Thursday, March 20, 2025, 15:00–17:30, P3

Statistical Tests for True-Random-Number Generation with Superparamagnetic Tunnel Junctions — •Robin Tietgen1, Leo Schnitzspan1, Mathias Kläui1,2, and Gerhard Jakob11Institute of Physics, Johannes Gutenberg University, Staudingerweg 7, 55128 Mainz, Germany — 2Max Planck Graduate Center Mainz, Mainz 55122, Germany

Superparamagnetic tunnel junctions (SMTJs) change their magnetoresistance due to switching of the ferromagnetic free layer by thermal excitations. This property of the SMTJ can be utilized to design a random number generator (RNG). Evaluating RNG output signals with statistical tests such as the NIST Statistical Test Suite (NIST STS) [1] provides a measure for the randomness quality and therefore the quality of the RNG itself. This quality assessment is crucial when deciding whether a (pseudo) RNG is suitable for a specific application.

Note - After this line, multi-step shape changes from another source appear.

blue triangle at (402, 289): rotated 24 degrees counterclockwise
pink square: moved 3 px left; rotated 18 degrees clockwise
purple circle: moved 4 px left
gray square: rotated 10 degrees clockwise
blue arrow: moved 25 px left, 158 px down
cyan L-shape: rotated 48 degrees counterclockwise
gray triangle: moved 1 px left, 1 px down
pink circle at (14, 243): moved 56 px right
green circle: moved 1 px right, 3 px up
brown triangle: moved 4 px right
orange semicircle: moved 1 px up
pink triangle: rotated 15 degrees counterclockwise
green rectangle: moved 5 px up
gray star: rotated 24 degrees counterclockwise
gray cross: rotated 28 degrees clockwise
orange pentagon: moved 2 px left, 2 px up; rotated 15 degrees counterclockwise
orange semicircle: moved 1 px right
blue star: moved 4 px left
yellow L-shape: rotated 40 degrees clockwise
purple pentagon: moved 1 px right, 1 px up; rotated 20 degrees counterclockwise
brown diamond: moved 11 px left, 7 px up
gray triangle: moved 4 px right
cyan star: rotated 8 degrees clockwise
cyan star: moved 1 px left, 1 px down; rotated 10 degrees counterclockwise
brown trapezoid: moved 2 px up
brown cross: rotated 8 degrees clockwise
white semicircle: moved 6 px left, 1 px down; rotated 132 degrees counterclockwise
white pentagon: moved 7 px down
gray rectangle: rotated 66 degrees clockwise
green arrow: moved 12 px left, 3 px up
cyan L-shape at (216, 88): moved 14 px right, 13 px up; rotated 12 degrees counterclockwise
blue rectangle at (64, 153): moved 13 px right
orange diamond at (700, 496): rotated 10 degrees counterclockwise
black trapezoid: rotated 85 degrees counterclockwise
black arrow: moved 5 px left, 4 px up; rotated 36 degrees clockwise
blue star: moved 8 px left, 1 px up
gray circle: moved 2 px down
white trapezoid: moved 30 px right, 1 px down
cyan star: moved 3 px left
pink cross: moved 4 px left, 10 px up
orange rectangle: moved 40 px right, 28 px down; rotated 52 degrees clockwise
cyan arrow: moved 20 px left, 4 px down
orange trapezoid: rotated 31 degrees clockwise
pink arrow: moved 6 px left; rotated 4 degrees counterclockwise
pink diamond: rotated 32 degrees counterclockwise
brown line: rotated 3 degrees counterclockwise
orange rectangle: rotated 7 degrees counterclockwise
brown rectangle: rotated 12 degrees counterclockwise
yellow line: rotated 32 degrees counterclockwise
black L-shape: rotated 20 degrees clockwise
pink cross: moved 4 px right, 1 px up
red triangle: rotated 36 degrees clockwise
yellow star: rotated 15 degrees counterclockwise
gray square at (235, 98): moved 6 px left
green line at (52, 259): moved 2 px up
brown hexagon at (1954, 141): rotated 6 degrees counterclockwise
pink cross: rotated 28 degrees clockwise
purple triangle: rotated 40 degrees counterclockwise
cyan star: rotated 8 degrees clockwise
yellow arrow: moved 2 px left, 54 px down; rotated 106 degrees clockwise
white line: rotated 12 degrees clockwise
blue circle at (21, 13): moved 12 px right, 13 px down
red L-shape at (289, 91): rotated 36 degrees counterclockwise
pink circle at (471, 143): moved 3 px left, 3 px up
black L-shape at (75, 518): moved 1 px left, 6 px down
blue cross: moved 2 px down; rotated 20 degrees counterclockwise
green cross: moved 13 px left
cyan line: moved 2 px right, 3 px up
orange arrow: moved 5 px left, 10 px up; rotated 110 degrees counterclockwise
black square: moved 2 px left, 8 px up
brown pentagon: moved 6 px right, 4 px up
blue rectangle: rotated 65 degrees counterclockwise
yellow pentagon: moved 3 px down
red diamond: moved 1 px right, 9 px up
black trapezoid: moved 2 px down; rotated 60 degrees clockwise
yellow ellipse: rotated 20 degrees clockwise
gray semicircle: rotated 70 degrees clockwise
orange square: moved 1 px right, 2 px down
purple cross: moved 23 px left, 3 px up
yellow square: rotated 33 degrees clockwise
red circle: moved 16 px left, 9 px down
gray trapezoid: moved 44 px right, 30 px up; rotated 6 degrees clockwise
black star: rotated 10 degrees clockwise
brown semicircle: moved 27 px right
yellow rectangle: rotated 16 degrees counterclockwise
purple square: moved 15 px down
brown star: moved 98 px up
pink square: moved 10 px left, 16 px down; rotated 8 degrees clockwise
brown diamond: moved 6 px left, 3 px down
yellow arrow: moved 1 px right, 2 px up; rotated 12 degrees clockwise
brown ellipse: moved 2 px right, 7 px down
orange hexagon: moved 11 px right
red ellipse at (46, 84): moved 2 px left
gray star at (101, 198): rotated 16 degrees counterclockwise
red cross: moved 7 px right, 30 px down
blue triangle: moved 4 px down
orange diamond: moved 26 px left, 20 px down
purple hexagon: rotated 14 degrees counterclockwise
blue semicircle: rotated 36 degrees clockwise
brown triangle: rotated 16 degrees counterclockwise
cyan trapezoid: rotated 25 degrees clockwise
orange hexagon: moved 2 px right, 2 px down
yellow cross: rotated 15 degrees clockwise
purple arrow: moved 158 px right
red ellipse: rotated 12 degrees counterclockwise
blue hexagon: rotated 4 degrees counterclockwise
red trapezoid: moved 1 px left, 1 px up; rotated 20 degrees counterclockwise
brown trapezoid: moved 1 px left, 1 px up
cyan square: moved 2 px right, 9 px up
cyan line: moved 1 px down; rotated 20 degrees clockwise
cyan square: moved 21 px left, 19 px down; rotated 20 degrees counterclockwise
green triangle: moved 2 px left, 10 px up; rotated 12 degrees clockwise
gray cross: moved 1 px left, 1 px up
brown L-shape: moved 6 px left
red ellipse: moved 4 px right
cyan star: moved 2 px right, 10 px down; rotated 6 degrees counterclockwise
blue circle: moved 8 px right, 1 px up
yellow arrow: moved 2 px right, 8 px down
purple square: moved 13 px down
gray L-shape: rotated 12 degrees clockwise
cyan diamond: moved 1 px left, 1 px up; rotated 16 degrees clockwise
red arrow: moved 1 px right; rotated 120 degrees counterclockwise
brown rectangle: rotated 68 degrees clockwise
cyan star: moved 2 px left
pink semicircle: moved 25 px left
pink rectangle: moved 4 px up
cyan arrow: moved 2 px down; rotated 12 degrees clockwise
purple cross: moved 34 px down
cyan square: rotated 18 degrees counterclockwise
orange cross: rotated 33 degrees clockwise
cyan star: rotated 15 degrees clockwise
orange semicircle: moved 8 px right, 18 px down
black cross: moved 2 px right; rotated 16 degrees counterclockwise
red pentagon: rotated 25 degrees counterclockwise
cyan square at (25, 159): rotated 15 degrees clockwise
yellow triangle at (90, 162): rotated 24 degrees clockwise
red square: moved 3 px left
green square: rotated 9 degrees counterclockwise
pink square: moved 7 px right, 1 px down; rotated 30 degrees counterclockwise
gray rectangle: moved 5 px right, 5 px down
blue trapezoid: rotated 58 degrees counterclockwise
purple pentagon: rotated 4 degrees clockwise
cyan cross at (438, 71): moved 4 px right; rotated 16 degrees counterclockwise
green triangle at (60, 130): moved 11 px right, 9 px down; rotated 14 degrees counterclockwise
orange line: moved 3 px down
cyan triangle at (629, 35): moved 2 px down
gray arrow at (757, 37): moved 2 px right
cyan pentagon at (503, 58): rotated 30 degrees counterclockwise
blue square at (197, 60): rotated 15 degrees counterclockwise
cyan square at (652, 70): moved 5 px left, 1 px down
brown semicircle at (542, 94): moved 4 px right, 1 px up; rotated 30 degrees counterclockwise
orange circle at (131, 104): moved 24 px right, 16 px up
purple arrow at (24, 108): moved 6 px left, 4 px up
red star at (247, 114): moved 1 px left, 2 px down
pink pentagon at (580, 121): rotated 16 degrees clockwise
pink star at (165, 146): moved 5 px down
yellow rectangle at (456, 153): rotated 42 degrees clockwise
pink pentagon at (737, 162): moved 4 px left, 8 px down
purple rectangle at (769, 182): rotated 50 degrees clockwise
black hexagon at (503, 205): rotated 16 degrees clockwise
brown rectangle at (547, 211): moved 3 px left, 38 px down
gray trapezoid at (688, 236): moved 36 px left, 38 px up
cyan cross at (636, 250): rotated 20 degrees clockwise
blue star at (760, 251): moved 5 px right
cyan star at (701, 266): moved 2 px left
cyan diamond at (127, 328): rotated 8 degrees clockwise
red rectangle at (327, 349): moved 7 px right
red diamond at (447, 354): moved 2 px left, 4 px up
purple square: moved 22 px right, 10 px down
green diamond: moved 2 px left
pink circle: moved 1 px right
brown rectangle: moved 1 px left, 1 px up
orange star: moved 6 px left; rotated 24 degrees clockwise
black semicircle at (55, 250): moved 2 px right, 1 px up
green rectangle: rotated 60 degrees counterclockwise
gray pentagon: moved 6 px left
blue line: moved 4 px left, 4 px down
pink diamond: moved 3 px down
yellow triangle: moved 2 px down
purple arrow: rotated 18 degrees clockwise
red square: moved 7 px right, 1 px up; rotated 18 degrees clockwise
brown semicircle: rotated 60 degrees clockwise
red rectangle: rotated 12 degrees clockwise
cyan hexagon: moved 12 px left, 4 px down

We show nanosecond timescale random telegraph noise (RTN) generated by SMTJs with encryption-quality randomness [2].

Fast and high quality RNGs facilitate upcoming unconventional computing techniques such as probabilistic computing and machine learning with noise-based learning algorithms. For these applications SMTJs are promising true RNGs, offering very fast RTN, ultra-low power consumption and excellent scalability.

[1] L. Bassham et al., NIST SP 800-22 Rev 1a (2010)

[2] L. Schnitzspan et al., Phys. Rev. Appl. 20, 024002 (2023)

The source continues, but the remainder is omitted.